A signal processing flow is constructed by creating a tree of hierarchical blocks, which at any level may also contain terminal nodes that actually implement signal processing functions. 

Class gr::top_block is the top-level hierarchical block representing a flowgraph. It defines GNU Radio runtime functions used during the execution of the program: run(), start(), stop(), wait(), etc. A a subclass called GNSSBlockInterface is the common interface for all the GNSS-SDR modules. It defines pure virtual methods, that are required to be implemented by a derived class.
Subclassing GNSSBlockInterface, we defined interfaces for the GNSS receiver blocks depicted in the figure above. This hierarchy provides the definition of different algorithms and different implementations, which will be instantiated according to the configuration. This strategy allows multiple implementations sharing a common interface, achieving the objective of decoupling interfaces from implementations: it defines a family of algorithms, encapsulates each one, and makes them interchangeable. Hence, we let the algorithm vary independently from the program that uses it.

1. 通过创建分层块树来构造信号处理流程，该分层块树在任何级别也可以包含实际实现信号处理功能的终端节点;
2. gr :: top_block类是表示流程图的顶级层次结构块。
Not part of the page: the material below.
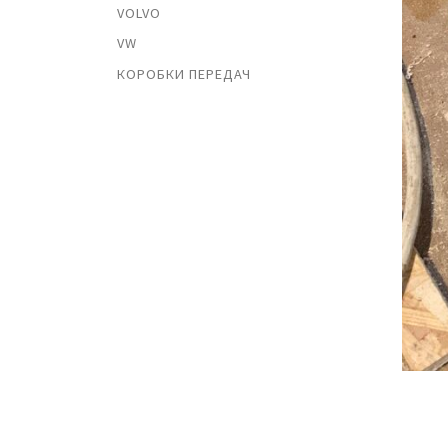
VOLVO
VW
КОРОБКИ ПЕРЕДАЧ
它定义了在程序执行期间使用的GNU Radio运行时函数：run()，start()，stop()，wait()等;
3. GNSSBlockInterface子类是所有GNSS-SDR模块的通用接口。它定义了纯虚方法，这些方法需要由派生类实现;
4. 对GNSSBlockInterface进行子类化，我们为上图中描述的GNSS接收器块定义了接口。此层次结构提供了不同算法和不同实现的定义，这些算法将根据配置进行实例化。该策略允许多个实现共享一个公共接口，实现了将接口与实现分离的目标：它定义了一系列算法，封装了每个算法，并使它们可以互换。因此，我们让算法独立于使用它的程序。                                    

1.6.1 Signal Source

The input of a software receiver are the raw bits that come out from the front-end's analog-to-digital converter (ADC). Those bits can be read from a file stored in the hard disk or directly in real-time from a hardware device through USB or Ethernet buses.
The Signal Source module is in charge of implementing the hardware driver, that is, the portion of the code that communicates with the RF front-end and receives the samples coming from the ADC. This communication is usually performed through USB or Ethernet buses. Since real-time processing requires a highly optimized implementation of the whole receiver, this module also allows to read samples from a file stored in a hard disk, and thus processing without time constraints. Relevant parameters of those samples are the intermediate frequency (or baseband I&Q components), the sampling rate and number of bits per sample, that must be specified by the user in the configuration file.
This module also performs bit-depth adaptation, since most of the existing RF front-ends provide samples quantized with 2 or 3 bits, while operations inside the processor are performed on 32- or 64-bit words, depending on its architecture. Although there are implementations of the most intensive computational processes (mainly correlation) that take advantage of specific data types and architectures for the sake of efficiency, the approach is processor-specific and hardly portable. We suggest to keep signal samples in standard data types and letting the compiler select the best library version (implemented using SIMD or any other processor-specific technology) of the required routines for a given processor.

信号源模块:

1. 可以处理来自RF的数据,也可以读取文本数据;
2. 这些采样值的相关参数是中频（或基带I＆Q分量），采样率和每个采样点的位数，必须由用户在配置文件中指定;
3. 该模块还执行位深度自适应，因为大多数现有RF前端提供量化为2或3位的采样，而处理器内部的操作则根据其体系结构在32位或64位字上执行。尽管为了提高效率，存在利用特定数据类型和体系结构的最密集计算过程（主要是相关操作）的实现，但该方法是特定于处理器的并且几乎不可移植;
4. 我们建议将采样信号保留标准数据类型，并让编译器为给定处理器选择所需例程的最佳库版本（使用SIMD或任何其他特定于处理器的技术实现）。

1.6.2 Signal Conditioner

The signal conditioner is in charge of resampling the signal and delivering a reference sample rate to the down-stream processing blocks, acting as a facade between the signal source and the synchronization channels, providing a simplified interface to the input signal. In case of multiband front-ends, this module would be in charge of providing a separated data stream for each band.

信号调理器模块:

1. 负责信号的重采样并将重采样数据传送到后续的处理块，充当信号源和同步信道之间的接口，为输入信号提供简化的接口。
2. 在多频带前端的情况下，该模块将负责为每个频带提供分离的数据流。

1.6.3 Channel

A channel encapsulates all signal processing devoted to a single satellite. Thus, it is a large composite object which encapsulates the Acquisition, Tracking and Decoding of the navigation message modules. As a composite object, it can be treated as a single entity, meaning that it can be easily replicated. Since the number of channels is selectable by the user in the configuration file, this approach helps improving the scalability and maintainability of the receiver.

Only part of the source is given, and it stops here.